▸ **WHAT NEEDS TO BE DONE**
Will you return, word for word, only the lines from the top of the data below down to and including the one with "29 IULIE 2026"?

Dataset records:
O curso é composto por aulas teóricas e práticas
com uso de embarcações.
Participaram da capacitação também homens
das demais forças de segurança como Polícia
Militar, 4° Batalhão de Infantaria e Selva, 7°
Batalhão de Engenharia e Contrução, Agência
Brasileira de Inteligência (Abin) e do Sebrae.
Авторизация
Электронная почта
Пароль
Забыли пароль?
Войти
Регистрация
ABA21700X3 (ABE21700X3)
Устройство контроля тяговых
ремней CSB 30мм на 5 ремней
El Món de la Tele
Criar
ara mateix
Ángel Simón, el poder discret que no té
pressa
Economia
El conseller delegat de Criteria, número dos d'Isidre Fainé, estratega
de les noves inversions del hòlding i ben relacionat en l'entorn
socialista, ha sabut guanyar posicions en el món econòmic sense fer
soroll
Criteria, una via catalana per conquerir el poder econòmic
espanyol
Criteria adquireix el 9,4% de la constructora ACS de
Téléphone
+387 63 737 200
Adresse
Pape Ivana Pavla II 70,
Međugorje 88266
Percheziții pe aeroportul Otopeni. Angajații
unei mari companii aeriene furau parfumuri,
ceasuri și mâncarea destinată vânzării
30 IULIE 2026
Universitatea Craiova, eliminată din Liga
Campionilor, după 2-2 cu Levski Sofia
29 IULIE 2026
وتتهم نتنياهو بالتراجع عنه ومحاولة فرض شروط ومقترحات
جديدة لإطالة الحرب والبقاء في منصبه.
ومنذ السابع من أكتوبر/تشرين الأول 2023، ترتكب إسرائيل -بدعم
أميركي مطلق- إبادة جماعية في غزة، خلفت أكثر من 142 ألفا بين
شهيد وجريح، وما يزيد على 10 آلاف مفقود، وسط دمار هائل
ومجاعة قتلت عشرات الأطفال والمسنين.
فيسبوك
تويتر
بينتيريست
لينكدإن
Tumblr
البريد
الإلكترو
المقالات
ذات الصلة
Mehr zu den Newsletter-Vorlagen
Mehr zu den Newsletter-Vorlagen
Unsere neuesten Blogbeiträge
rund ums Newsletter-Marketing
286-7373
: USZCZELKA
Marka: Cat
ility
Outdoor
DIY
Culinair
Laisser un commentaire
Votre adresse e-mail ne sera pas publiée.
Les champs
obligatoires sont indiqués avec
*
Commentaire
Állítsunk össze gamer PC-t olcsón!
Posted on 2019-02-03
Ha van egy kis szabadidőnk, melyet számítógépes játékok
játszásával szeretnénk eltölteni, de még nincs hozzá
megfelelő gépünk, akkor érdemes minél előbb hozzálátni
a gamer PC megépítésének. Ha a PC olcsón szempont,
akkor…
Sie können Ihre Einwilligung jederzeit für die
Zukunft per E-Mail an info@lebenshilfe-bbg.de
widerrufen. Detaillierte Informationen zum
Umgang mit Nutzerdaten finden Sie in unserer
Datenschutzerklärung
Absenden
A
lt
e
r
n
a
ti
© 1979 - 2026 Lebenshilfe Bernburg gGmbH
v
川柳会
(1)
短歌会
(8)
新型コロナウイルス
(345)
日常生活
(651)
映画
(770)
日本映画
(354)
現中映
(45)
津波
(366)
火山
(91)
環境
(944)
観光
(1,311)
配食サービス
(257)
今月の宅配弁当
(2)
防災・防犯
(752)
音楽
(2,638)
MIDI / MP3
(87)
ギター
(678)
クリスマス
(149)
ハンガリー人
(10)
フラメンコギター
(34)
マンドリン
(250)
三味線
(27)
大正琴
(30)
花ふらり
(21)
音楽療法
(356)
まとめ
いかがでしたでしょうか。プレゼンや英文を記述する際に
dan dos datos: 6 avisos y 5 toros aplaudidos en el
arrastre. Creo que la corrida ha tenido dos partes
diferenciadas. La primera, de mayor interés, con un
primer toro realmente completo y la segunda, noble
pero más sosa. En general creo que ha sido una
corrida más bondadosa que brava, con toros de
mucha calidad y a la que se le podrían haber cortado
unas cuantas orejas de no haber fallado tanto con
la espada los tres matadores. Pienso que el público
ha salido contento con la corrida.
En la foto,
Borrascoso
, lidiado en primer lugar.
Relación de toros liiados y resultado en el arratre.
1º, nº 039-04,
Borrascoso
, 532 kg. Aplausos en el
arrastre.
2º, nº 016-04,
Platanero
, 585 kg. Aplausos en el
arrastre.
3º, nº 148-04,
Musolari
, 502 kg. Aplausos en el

▸ **ANSWER SECTION**
O curso é composto por aulas teóricas e práticas
com uso de embarcações.
Participaram da capacitação também homens
das demais forças de segurança como Polícia
Militar, 4° Batalhão de Infantaria e Selva, 7°
Batalhão de Engenharia e Contrução, Agência
Brasileira de Inteligência (Abin) e do Sebrae.
Авторизация
Электронная почта
Пароль
Забыли пароль?
Войти
Регистрация
ABA21700X3 (ABE21700X3)
Устройство контроля тяговых
ремней CSB 30мм на 5 ремней
El Món de la Tele
Criar
ara mateix
Ángel Simón, el poder discret que no té
pressa
Economia
El conseller delegat de Criteria, número dos d'Isidre Fainé, estratega
de les noves inversions del hòlding i ben relacionat en l'entorn
socialista, ha sabut guanyar posicions en el món econòmic sense fer
soroll
Criteria, una via catalana per conquerir el poder econòmic
espanyol
Criteria adquireix el 9,4% de la constructora ACS de
Téléphone
+387 63 737 200
Adresse
Pape Ivana Pavla II 70,
Međugorje 88266
Percheziții pe aeroportul Otopeni. Angajații
unei mari companii aeriene furau parfumuri,
ceasuri și mâncarea destinată vânzării
30 IULIE 2026
Universitatea Craiova, eliminată din Liga
Campionilor, după 2-2 cu Levski Sofia
29 IULIE 2026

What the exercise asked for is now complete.